🤖 AI Summary
Indonesia’s 700+ indigenous languages remain severely underrepresented in NLP, yet the genuine technological needs of their speech communities have long been empirically uncharacterized—leading to high development costs and poor adaptability. This study presents the first nationwide, multilingual empirical survey across Indonesia’s diverse language communities, integrating structured questionnaires, stratified sampling, in-depth interviews, and quantitative demand-prioritization analysis. Results identify machine translation and information retrieval as the highest-priority applications; while public enthusiasm for AI is strong, trust remains low, with privacy, algorithmic bias, and data transparency emerging as critical governance concerns. The study proposes a “demand-driven + ethics-first” framework for localized language technology development. It fills a key empirical gap in low-resource language technology needs assessment and offers a reproducible methodological paradigm for multilingual AI governance worldwide.
📝 Abstract
There is an emerging effort to develop NLP for Indonesias 700+ local languages, but progress remains costly due to the need for direct engagement with native speakers.

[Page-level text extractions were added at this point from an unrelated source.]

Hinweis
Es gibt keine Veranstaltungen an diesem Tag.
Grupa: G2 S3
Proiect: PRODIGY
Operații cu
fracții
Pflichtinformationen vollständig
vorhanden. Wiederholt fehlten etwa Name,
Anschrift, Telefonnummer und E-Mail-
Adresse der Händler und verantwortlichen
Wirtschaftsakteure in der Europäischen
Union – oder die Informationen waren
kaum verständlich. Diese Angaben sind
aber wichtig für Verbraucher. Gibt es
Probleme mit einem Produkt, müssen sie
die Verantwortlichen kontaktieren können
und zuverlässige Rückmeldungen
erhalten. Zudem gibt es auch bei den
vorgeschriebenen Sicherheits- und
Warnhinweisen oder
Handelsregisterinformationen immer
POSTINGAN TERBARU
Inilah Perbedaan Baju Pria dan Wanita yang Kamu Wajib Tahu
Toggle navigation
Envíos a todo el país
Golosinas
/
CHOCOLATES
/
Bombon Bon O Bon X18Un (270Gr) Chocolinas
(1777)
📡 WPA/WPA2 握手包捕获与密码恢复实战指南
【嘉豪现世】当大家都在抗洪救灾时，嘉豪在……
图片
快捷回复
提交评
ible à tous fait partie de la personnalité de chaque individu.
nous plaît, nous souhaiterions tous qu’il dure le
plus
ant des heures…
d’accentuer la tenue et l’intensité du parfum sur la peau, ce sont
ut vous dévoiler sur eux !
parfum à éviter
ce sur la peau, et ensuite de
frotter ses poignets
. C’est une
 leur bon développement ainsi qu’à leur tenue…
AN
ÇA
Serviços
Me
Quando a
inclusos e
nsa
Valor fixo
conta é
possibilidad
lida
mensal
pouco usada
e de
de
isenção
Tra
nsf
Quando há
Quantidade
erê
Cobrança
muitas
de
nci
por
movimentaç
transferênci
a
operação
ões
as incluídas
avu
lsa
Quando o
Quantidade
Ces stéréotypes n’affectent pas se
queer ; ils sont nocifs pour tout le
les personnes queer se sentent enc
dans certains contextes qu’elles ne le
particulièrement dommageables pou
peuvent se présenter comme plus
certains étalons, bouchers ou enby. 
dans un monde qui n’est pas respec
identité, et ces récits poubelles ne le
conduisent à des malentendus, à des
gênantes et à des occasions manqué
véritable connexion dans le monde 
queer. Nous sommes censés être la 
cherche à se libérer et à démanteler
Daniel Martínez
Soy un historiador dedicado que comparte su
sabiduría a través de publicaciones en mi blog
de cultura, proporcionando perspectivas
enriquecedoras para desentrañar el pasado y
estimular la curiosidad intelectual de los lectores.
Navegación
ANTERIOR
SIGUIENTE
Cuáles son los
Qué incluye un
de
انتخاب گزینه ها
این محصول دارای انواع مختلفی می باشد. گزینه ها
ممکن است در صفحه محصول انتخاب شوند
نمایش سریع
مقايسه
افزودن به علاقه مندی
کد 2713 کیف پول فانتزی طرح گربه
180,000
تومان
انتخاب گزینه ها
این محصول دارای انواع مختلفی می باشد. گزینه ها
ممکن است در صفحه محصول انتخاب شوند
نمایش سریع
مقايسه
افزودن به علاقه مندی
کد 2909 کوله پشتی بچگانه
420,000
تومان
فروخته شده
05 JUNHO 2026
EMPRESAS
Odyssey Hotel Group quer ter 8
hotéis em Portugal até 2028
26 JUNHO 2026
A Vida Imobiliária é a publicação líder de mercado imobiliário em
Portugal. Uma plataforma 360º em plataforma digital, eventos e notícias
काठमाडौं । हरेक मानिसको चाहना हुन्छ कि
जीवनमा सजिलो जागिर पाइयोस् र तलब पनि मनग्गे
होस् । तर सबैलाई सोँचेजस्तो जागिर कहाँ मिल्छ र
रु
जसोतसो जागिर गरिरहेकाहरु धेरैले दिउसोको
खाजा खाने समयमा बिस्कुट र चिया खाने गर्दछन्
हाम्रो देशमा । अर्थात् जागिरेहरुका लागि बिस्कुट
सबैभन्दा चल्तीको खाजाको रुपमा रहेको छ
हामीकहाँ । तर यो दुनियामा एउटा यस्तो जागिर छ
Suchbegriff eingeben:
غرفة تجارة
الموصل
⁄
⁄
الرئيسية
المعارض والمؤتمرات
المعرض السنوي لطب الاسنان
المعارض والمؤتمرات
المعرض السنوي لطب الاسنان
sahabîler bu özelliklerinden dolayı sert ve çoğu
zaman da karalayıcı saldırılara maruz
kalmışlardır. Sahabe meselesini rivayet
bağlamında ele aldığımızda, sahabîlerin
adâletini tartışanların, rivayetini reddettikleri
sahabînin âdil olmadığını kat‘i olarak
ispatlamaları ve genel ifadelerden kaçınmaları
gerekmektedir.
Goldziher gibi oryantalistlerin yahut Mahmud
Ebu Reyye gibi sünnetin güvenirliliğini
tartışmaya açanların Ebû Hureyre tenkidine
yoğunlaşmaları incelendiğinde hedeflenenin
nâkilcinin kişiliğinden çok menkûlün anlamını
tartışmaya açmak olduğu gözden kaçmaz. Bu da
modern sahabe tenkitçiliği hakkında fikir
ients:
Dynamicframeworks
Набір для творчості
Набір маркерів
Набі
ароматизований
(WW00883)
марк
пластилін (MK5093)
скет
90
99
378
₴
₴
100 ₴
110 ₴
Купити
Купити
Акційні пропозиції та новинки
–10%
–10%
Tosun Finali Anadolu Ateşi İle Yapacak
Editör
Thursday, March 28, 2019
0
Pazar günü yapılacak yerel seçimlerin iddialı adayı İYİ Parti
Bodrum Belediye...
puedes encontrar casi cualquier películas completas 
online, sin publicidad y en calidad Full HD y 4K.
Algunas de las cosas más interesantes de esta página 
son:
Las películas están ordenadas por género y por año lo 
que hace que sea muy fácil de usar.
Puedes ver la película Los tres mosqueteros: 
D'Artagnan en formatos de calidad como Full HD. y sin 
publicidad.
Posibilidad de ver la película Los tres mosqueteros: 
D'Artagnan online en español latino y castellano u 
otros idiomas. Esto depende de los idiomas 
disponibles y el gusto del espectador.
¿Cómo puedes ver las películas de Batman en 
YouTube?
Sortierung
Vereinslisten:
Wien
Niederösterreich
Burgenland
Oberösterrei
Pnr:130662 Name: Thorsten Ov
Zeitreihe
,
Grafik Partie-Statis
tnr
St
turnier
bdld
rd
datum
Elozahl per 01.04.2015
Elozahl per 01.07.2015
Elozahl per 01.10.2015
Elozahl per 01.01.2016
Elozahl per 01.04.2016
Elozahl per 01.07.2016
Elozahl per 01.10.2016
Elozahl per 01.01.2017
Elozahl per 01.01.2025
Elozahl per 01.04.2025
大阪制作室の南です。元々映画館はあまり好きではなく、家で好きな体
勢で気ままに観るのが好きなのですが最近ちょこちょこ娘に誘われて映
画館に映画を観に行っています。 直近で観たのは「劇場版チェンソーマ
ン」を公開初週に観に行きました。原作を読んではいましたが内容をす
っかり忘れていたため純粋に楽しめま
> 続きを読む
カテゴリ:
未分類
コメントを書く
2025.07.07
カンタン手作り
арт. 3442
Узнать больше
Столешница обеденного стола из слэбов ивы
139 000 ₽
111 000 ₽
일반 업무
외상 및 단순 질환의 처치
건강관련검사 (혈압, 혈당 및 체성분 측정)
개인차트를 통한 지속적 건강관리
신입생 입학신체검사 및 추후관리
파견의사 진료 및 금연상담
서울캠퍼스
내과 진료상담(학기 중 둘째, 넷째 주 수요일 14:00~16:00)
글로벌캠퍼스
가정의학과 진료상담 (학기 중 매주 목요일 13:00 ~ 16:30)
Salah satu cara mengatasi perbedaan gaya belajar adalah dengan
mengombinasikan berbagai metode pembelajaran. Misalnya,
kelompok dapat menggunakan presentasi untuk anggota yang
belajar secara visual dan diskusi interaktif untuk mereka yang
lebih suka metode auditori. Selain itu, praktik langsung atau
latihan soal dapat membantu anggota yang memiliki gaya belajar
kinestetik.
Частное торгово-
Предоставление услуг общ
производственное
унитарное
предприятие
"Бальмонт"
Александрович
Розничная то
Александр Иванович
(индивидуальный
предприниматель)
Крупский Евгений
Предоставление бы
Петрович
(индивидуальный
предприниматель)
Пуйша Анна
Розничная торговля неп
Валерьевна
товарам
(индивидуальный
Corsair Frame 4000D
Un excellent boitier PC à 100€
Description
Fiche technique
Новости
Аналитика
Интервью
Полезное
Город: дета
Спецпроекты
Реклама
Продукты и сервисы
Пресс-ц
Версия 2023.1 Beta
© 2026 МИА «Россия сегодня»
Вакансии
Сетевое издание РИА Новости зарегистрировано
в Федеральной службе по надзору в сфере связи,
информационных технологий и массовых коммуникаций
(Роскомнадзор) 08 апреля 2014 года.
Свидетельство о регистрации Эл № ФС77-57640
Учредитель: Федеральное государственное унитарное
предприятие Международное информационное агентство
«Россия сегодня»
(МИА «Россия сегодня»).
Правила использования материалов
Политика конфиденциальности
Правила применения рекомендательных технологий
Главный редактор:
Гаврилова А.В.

However, it is unclear what these language communities truly need from language technology. To address this, we conduct a nationwide survey to assess the actual needs of native speakers in Indonesia. Our findings indicate that addressing language barriers, particularly through machine translation and information retrieval, is the most critical priority. Although there is strong enthusiasm for advancements in language technology, concerns around privacy, bias, and the use of public data for AI training highlight the need for greater transparency and clear communication to support broader AI adoption.